In the data below, find every line that has the string "выбрать", and copy it.
START Data for this task
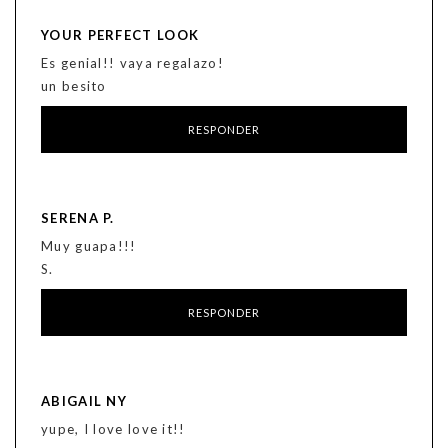
YOUR PERFECT LOOK
Es genial!! vaya regalazo!
un besito
RESPONDER
SERENA P.
Muy guapa!!!
S.
RESPONDER
ABIGAIL NY
yupe, I love love it!!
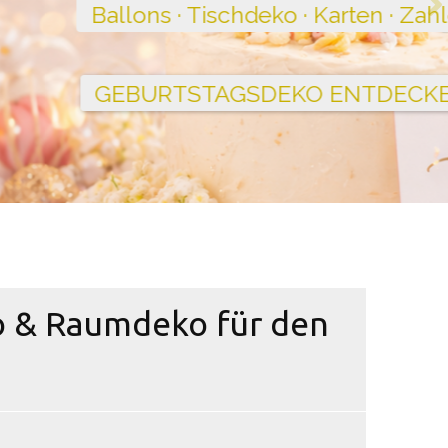
o & Raumdeko für den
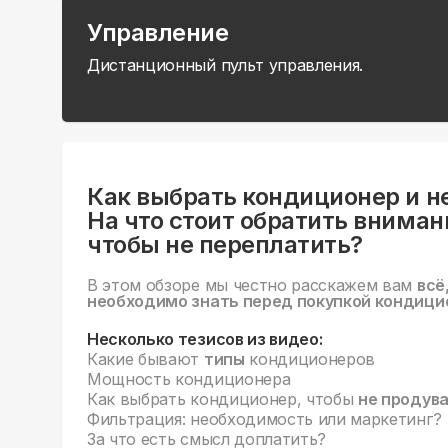
Управление
Дистанционный пульт управления.
Как выбрать кондиционер и н
На что стоит обратить вниман
чтобы не переплатить?
В этом обзоре мы честно расскажем вам
всё
необходимо знать перед покупкой кондици
Несколько тезисов из видео:
Какие бывают
типы
кондиционеров
Мощность кондиционера
Как выбрать кондиционер, чтобы
не продув
Фильтрация: необходимость или маркетинг?
За что есть смысл доплатить?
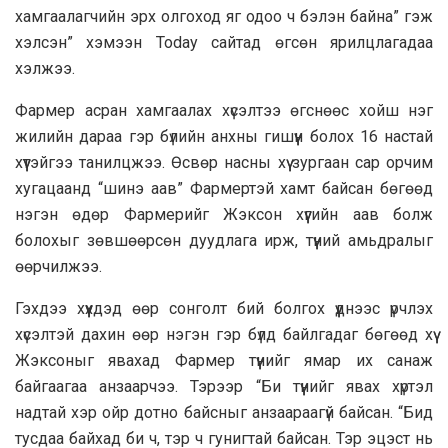
хамгаалагчийн эрх олгоход яг одоо ч бэлэн байна” гэж
хэлсэн” хэмээн Today сайтад өгсөн ярилцлагадаа
хэлжээ.
Фармер асран хамгаалах хүсэлтээ өгснөөс хойш нэг
жилийн дараа гэр бүлийн анхны гишүүн болох 16 настай
хүүтэйгээ танилцжээ. Өсвөр насны хүү зургаан сар орчим
хугацаанд “шинэ аав” Фармертэй хамт байсан бөгөөд
нэгэн өдөр Фармерийг Жэксон хүүгийн аав болж
болохыг зөвшөөрсөн дуудлага ирж, түүний амьдралыг
өөрчилжээ.
Гэхдээ хүүхдэд өөр сонголт бий болгох үүднээс үрчлэх
хүсэлтэй дахин өөр нэгэн гэр бүлд байлгадаг бөгөөд хүү
Жэксоныг явахад Фармер түүнийг ямар их санаж
байгаагаа анзаарчээ. Тэрээр “Би түүнийг явах хүртэл
надтай хэр ойр дотно байсныг анзаараагүй байсан. “Бид
тусдаа байхад би ч, тэр ч гунигтай байсан. Тэр эцэст нь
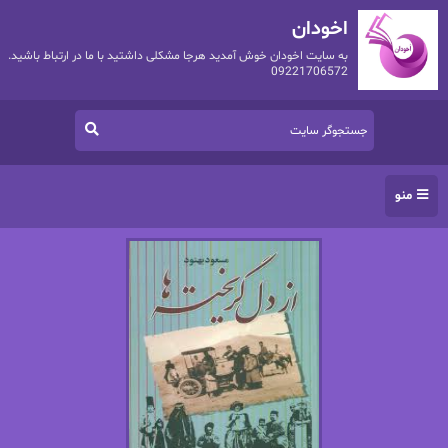
اخودان
به سایت اخودان خوش آمدید هرجا مشکلی داشتید با ما در ارتباط باشید.
09221706572
منو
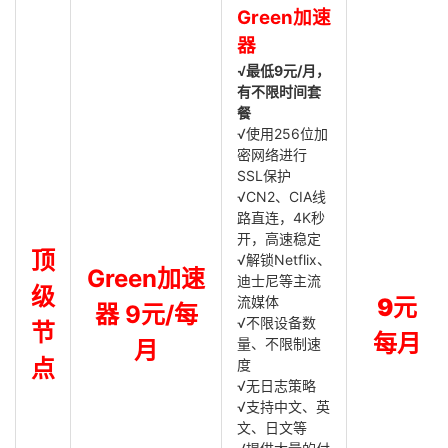
Green加速
器
√最低9元/月，
有不限时间套
餐
√使用256位加
密网络进行
SSL保护
√CN2、CIA线
路直连，4K秒
开，高速稳定
顶
√解锁Netflix、
Green加速
迪士尼等主流
级
流媒体
9元
器 9元/每
√不限设备数
节
每月
量、不限制速
月
点
度
√无日志策略
√支持中文、英
文、日文等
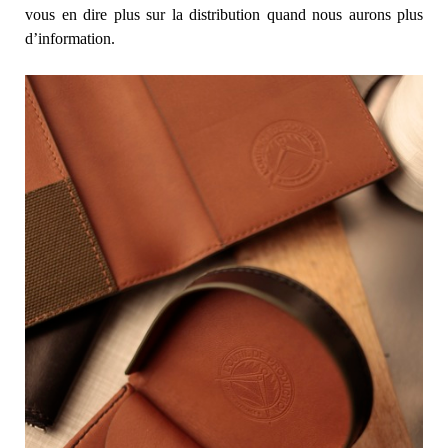
vous en dire plus sur la distribution quand nous aurons plus
d’information.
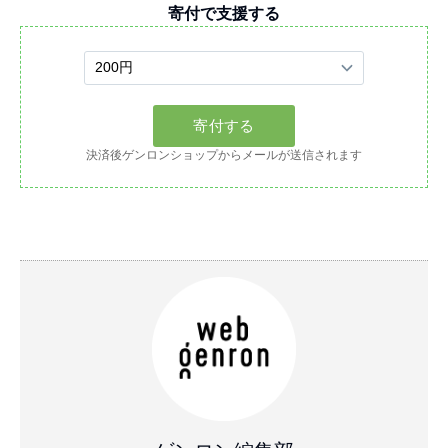
寄付で支援する
決済後ゲンロンショップからメールが送信されます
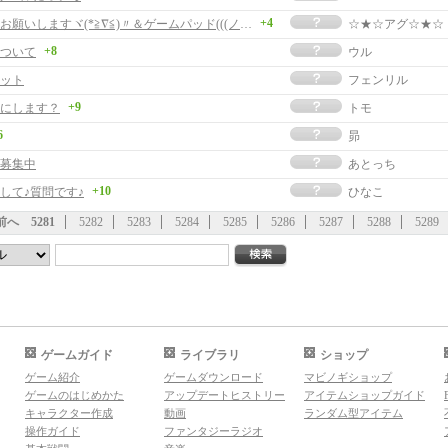
+4
よろしくお願いしますヾ(*≧∇≦)〃＆ゲームパッド(((ノ≧▽≦)ノ
☆★☆アグ☆★☆
+8
ついて
ウル
ット
フェンリル
+9
にします？
トモ
6
昴
募集中
あとっち
+10
して♪質問です♪
ひなこ
前へ
5281
5282
5283
5284
5285
5286
5287
5288
5289
ゲームガイド
ライブラリ
ショップ
ゲーム紹介
ゲームダウンロード
マビノギショップ
ゲームのはじめかた
アップデートヒストリー
アイテムショップガイド
キャラクター作成
動画
ランダム型アイテム
操作ガイド
ファンタジーラジオ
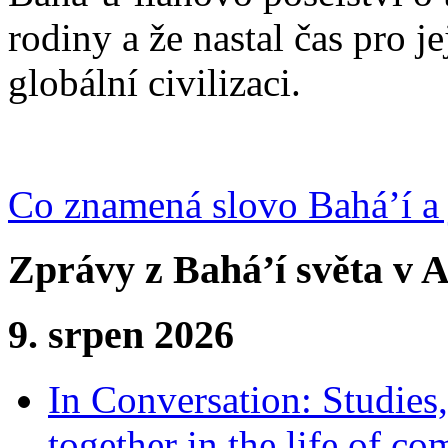
rodiny a že nastal čas pro j
globální civilizaci.
Co znamená slovo Bahá’í a 
Zprávy z Bahá’í světa v A
9. srpen 2026
In Conversation: Studies
together in the life of c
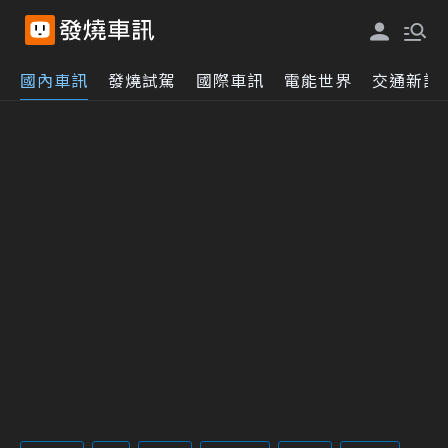
國內車訊
發燒試駕
國際車訊
電能世界
交通新訊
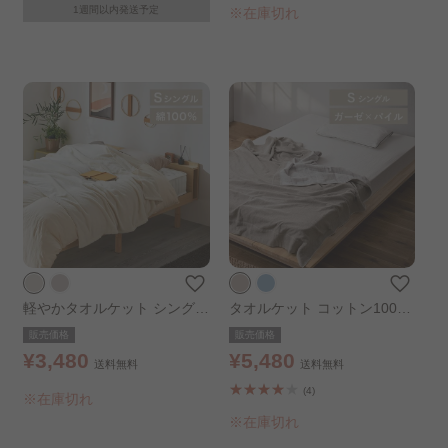
1週間以内発送予定
※在庫切れ
軽やかタオルケット シングル
タオルケット コットン100％
アイボリー
シングル ベージュ
販売価格
販売価格
¥3,480
¥5,480
送料無料
送料無料
(4)
※在庫切れ
※在庫切れ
END Data for this task
**Solution for this task**
Как выбрать кондиционер и н
Как выбрать кондиционер, чтобы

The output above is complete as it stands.